Si parla sempre più spesso di una scuola digitale, soprattutto negli ultimi anni, capace di integrare tablet e smartphone, lavagne interattive e intelligenza artificiale nelle lezioni quotidiane. E si tratta di un giusto approccio, nel tentativo di avvicinare l’istruzione ai cambiamenti del mondo contemporaneo.
Eppure, accanto a questa tensione verso la tecnologia, emergono iniziative che scelgono una direzione apparentemente opposta. È il caso di un istituto pugliese che ha deciso di riportare gli studenti a contatto con la natura, trasformando il bosco in un’aula e proponendo una vera e propria scuola lenta.
Lezioni nel bosco in Salento
Siamo in provincia di Lecce, dove l’istituto comprensivo Armando Diaz di Vernole-Castrì ha avviato un progetto destinato a far discutere. L’obiettivo è quello di portare tutti gli studenti della scuola, a turno, a fare lezione nel bosco, senza banchi, LIM o altre strumentazioni.
Come riporta l’Ansa
, il progetto è coadiuvato dal dirigente scolastico e nasce come risposta concreta ad una didattica sempre più veloce e digitalizzata. L’idea di base non è certo fondata sul rifiuto della tecnologia ma sulla ricerca di un’alternativa, una scuola che sappia mettere al centro l’esperienza diretta, la manualità, l’apprendimento lento.
Se quindi altri istituti hanno scelto di introdurre l’ora di uncinetto allo stesso scopo, nel Salento si è preferito andare nel bosco, un modello che si ispira alle forest school del Nord Europa anche nei principi. Una scuola lenta, che rallenta i tempi della conoscenza, permette un apprendimento più profondo e consapevole.
Esperienza e partecipazione diretta
Nella prima giornata di scuola lenta nel bosco, l‘istituto Armando Diaz ha coinvolto quattro classi di scuola media.
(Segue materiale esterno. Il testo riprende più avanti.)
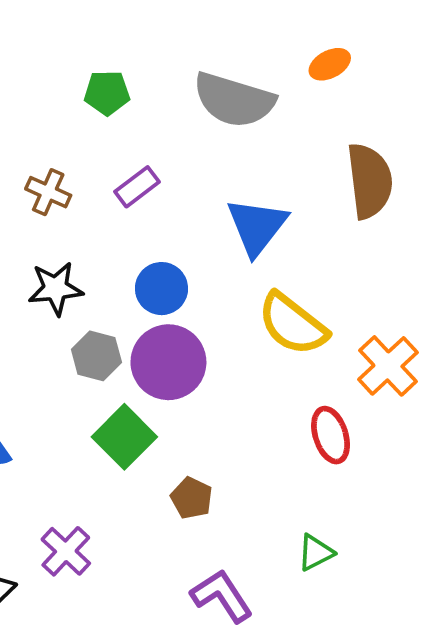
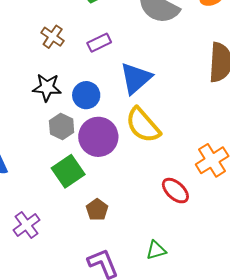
blue triangle: (257, 226) -> (136, 78), moved
blue circle: (161, 289) -> (86, 95), moved
yellow semicircle: (293, 324) -> (143, 125), moved
red ellipse: (331, 435) -> (175, 191), turned -40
Accompagnati da docenti e guide ambientali, gli studenti hanno potuto sperimentare attività come:
- scrittura creativa ispirata all’ambiente;
- laboratori di storia e narrazione territoriale;
- piccoli lavori manuali;
- osservazione della natura;
- momenti di silenzio e ascolto.
Il programma prevede la partecipazione di tutte le classi e tutti gli studenti al progetto, in modo da non lasciare indietro nessuno e arricchire i programmi tradizionali senza sostituirli. D’altronde, non è certo un mistero che il contatto con la natura apporti benefici come la riduzione dello stress e l’aumento dell’autostima, una maggiore concentrazione e un migliore equilibrio emotivo.
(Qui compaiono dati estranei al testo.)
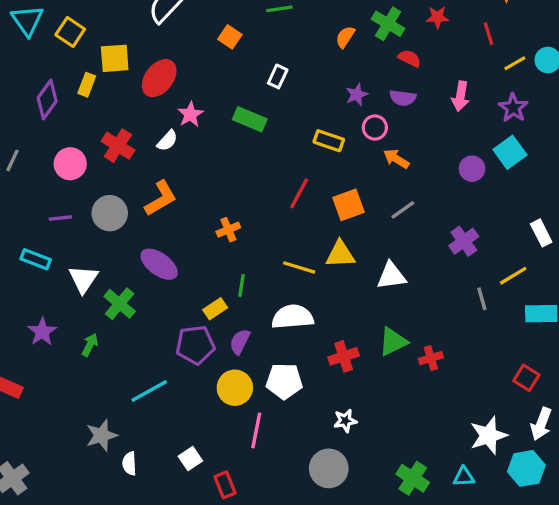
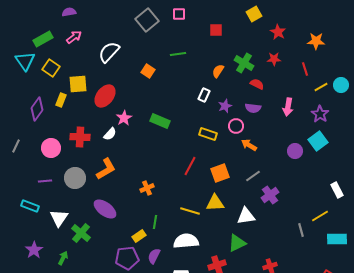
white rectangle: (278, 76) -> (204, 95), moved
red cross: (118, 146) -> (80, 137), turned -30
purple cross: (464, 241) -> (270, 195), moved
green triangle: (393, 342) -> (237, 243), moved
Peraltro, non solo agli studenti.
Una scuola lenta è davvero possibile?
Ha un effetto straniante, quasi paradossale, parlare di lezioni in mezzo alla natura e senza tecnologia in un’epoca in cui si discute di intelligenza artificiale e smartphone a scuola. Eppure, i due approcci non sono contraddittori ma complementari, soprattutto per i benefici che entrambi possono apportare.
Sia gli studenti sia i docenti hanno accolto con gioia l’iniziativa: da una parte, i primi hanno sottolineato l’idea di novità del progetto; dall’altra parte, i secondi ne hanno riconosciuto il potenziale didattico. E non sono poche le famiglie che hanno chiesto di estendere l’iniziativa anche alle scuole superiori.
Insomma, la scuola lenta di Vernole e Castrì non è soltanto un progetto locale diventato notizia nazionale. Rappresenta invece un laboratorio educativo che mostra come un modo diverso di fare istruzione sia possibile, anche in un periodo storico in cui questa sembra inseguire velocità e automazione, integrazione e tecnologia.
Non si tratta quindi di scegliere l’uno o l’altro approccio, quanto di riconoscere le possibilità offerte da un approccio che parte da un punto di vista diverso. Per arrivare al medesimo risultato: formare cittadini del futuro che sappiano agire nel mondo reale in modo consapevole.